### EXERCISE OBJECTIVE:
Only the lines below starting at the one containing "半導体技術の発展なくして、今日のICT社会は" and ending at the one containing "EDAを利用するユーザーは、携帯電話から航空" belong in the answer, each copied exactly.

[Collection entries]
***
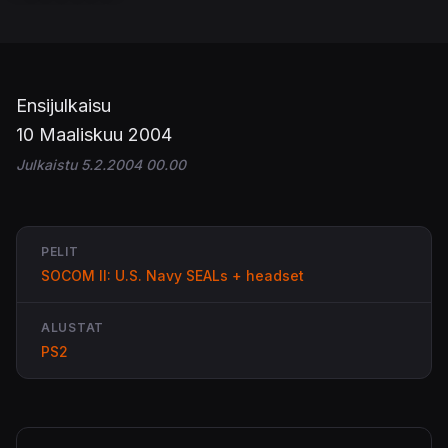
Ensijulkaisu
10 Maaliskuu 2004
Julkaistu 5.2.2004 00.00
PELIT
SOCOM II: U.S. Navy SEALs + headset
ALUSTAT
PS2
***
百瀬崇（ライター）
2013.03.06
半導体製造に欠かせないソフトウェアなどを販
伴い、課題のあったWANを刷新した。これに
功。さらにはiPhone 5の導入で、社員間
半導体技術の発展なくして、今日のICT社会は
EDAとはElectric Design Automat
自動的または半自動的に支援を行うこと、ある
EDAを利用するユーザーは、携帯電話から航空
***
### ANSWER BOX:
半導体技術の発展なくして、今日のICT社会は
EDAとはElectric Design Automat
自動的または半自動的に支援を行うこと、ある
EDAを利用するユーザーは、携帯電話から航空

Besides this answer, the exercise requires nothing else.